Otto capoluoghi siciliani fuorilegge per inquinamento da polveri sottili: «Servono scelte coraggiose»

Tra cinque anni, otto dei nove capoluoghi siciliani sarebbero già «città fuorilegge». Da quanto emerge dal report di Legambiente Mal’Aria di città, sono stati infatti superati nel 2024 i limiti europei giornalieri di inquinamento da polveri sottili che entreranno in vigore nel 2030. Allo stato attuale, si salverebbe solo Enna. A Palermo il superamento della soglia media annuale è stato registrato in tre centraline, in una a Catania. «Sforamenti registrati in più centraline nella stessa città – osservano dall’associazione ambientalista – sono il segno di un problema diffuso e strutturale in molte aree urbane».

Al momento, insomma, l’aria resta irrespirabile e i livelli di inquinamento assai distanti dai parametri fissati dall’agenda europea 2030 per lo sviluppo sostenibile. In particolare, nell’Isola è stata la stazione di viale Vittorio Veneto a Catania a registrare il maggiore numero di sforamenti con 46 giorni nei quali è stata superata la soglia limite dei 50 microgrammi al metro cubo di Pm10. Quella di NO2 (40 microgrammi al metro cubo) a Palermo è stata superata in tre centraline (Di Blasi – 59, Castelnuovo – 46 e Belgio – 43) e a Catania sempre in quella di viale Vittorio Veneto – 42). Dunque, Catania e Palermo sono i comuni che devono ridurre maggiormente le concentrazioni attuali, rispettivamente del 35 e del 33 per cento. Non se la passano meglio Siracusa e Ragusa che dovranno ridurre le concentrazioni del 22 e del 18 per cento per rispettare i limiti della nuova direttiva europea.

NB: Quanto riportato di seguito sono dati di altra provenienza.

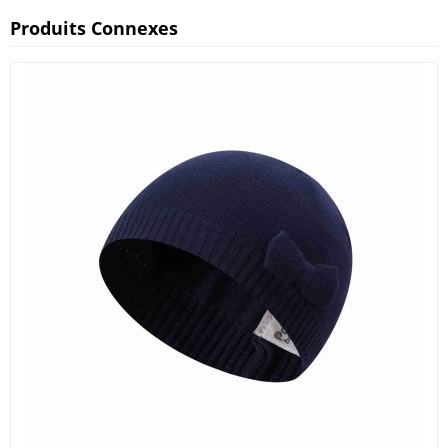
Produits Connexes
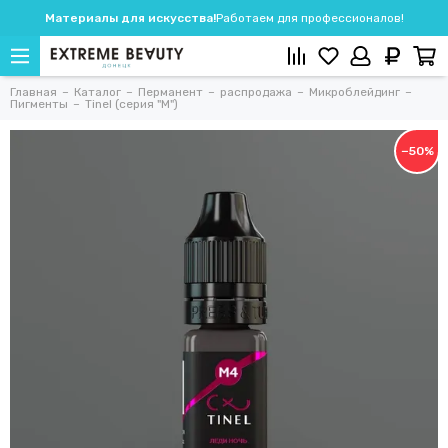
Материалы для искусства!
Работаем для профессионалов!
Главная
Каталог
Перманент
распродажа
Микроблейдинг
Пигменты
Tinel (серия "M")
−50%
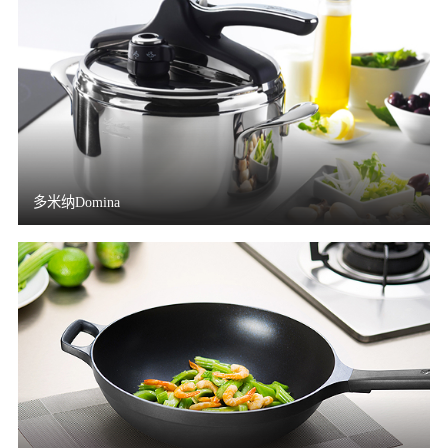
多米纳Domina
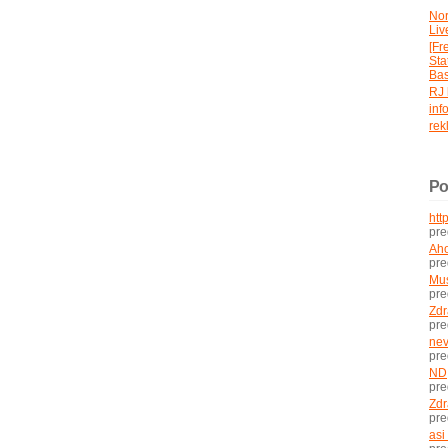
No
Liv
[Fr
St
Bas
RJ 
inf
rek
Po
htt
pr
Aho
pr
Mus
pr
Zdr
pr
nev
pr
ND
pr
Zdr
pr
asi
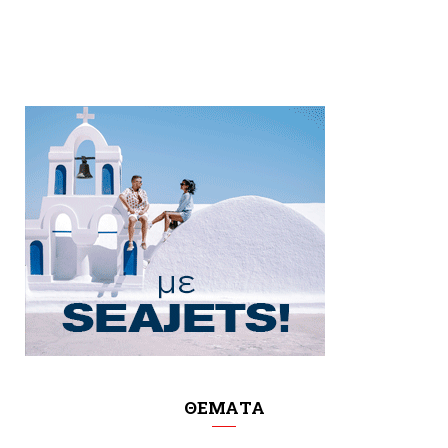
ΘΕΜΑΤΑ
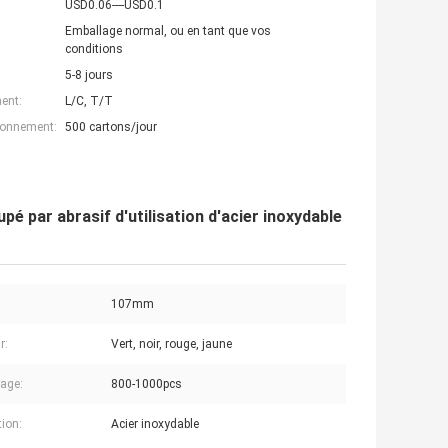
USD0.06----USD0.1
Emballage normal, ou en tant que vos
conditions
5-8 jours
ent:
L/C, T/T
ionnement:
500 cartons/jour
 par abrasif d'utilisation d'acier inoxydable
107mm
r:
Vert, noir, rouge, jaune
age:
800-1000pcs
tion:
Acier inoxydable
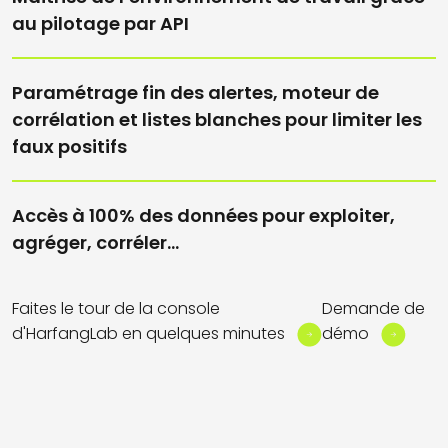
au pilotage par API
Paramétrage fin des alertes, moteur de
corrélation et listes blanches pour limiter les
faux positifs
Accès à 100% des données pour exploiter,
agréger, corréler...
Faites le tour de la console
Demande de
d'HarfangLab en quelques minutes
démo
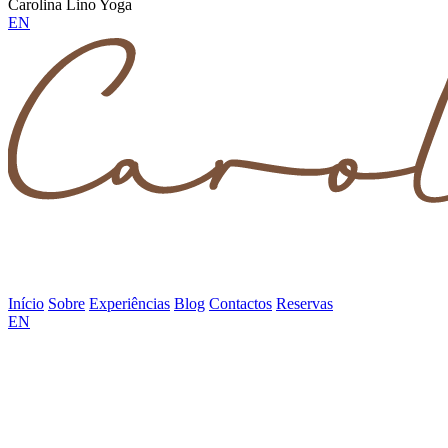
Carolina Lino Yoga
EN
Início
Sobre
Experiências
Blog
Contactos
Reservas
EN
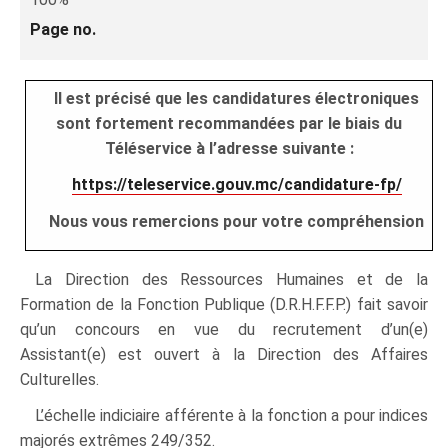
Page no.
Il est précisé que les candidatures électroniques
sont fortement recommandées par le biais du
Téléservice à l’adresse suivante :
https://teleservice.gouv.mc/candidature-fp/
Nous vous remercions pour votre compréhension
La Direction des Ressources Humaines et de la
Formation de la Fonction Publique (D.R.H.F.F.P.) fait savoir
qu’un concours en vue du recrutement d’un(e)
Assistant(e) est ouvert à la Direction des Affaires
Culturelles.
L’échelle indiciaire afférente à la fonction a pour indices
majorés extrêmes 249/352.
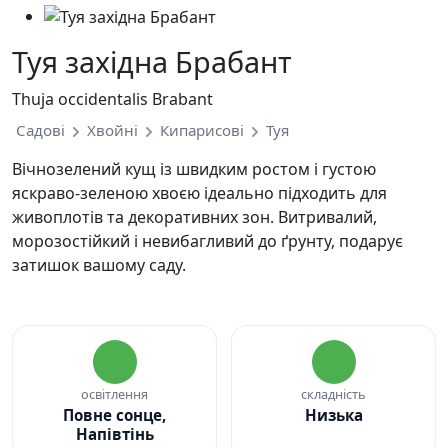
Туя західна Брабант
Thuja occidentalis Brabant
Садові
Хвойні
Кипарисові
Туя
Вічнозелений кущ із швидким ростом і густою
яскраво-зеленою хвоєю ідеально підходить для
живоплотів та декоративних зон. Витривалий,
морозостійкий і невибагливий до ґрунту, подарує
затишок вашому саду.
освітлення
складність
Повне сонце,
Низька
Напівтінь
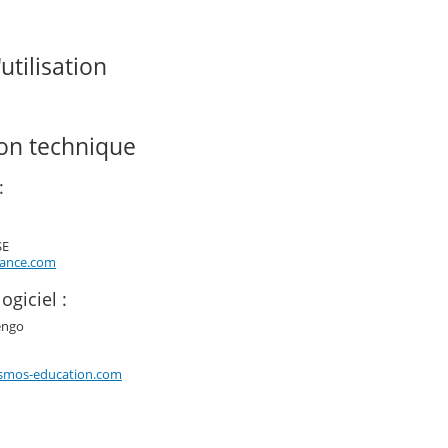
utilisation
ion technique
:
SE
rance.com
ogiciel :
engo
smos-education.com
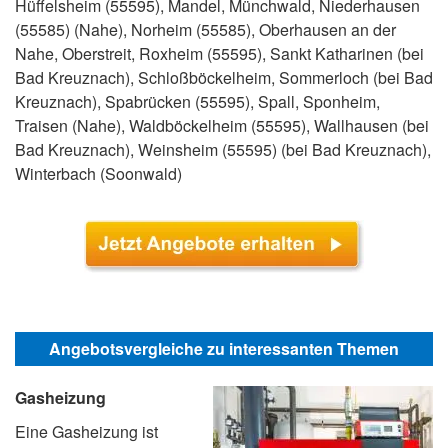
Hüffelsheim (55595), Mandel, Münchwald, Niederhausen
(55585) (Nahe), Norheim (55585), Oberhausen an der
Nahe, Oberstreit, Roxheim (55595), Sankt Katharinen (bei
Bad Kreuznach), Schloßböckelheim, Sommerloch (bei Bad
Kreuznach), Spabrücken (55595), Spall, Sponheim,
Traisen (Nahe), Waldböckelheim (55595), Wallhausen (bei
Bad Kreuznach), Weinsheim (55595) (bei Bad Kreuznach),
Winterbach (Soonwald)
Angebotsvergleiche zu interessanten Themen
Gasheizung
Eine Gasheizung ist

«Il 2030 è alle porte – commenta il presidente di Legambiente Sicilia Tommaso Castronovo – e servono scelte coraggiose. Procediamo troppo lentamente e timidamente nell’attuare gli interventi per eliminare le cause delle emissioni degli inquinanti atmosferici e migliorare la qualità dell’aria nelle nostre città». Sarebbe fondamentale investire nella mobilità sostenibile potenziando spazi pedonali e ciclabili, ma anche intervenire sul riscaldamento domestico e in agire nell’ambito agricolo riducendo l’impatto degli allevamenti intensivi. «Abbiamo poco meno di cinque anni a disposizione – ricorda Castronovo – per rientrare nei limiti più stringenti previsti dalla Direttiva europea al 2030 per tutelare la salute dei cittadini».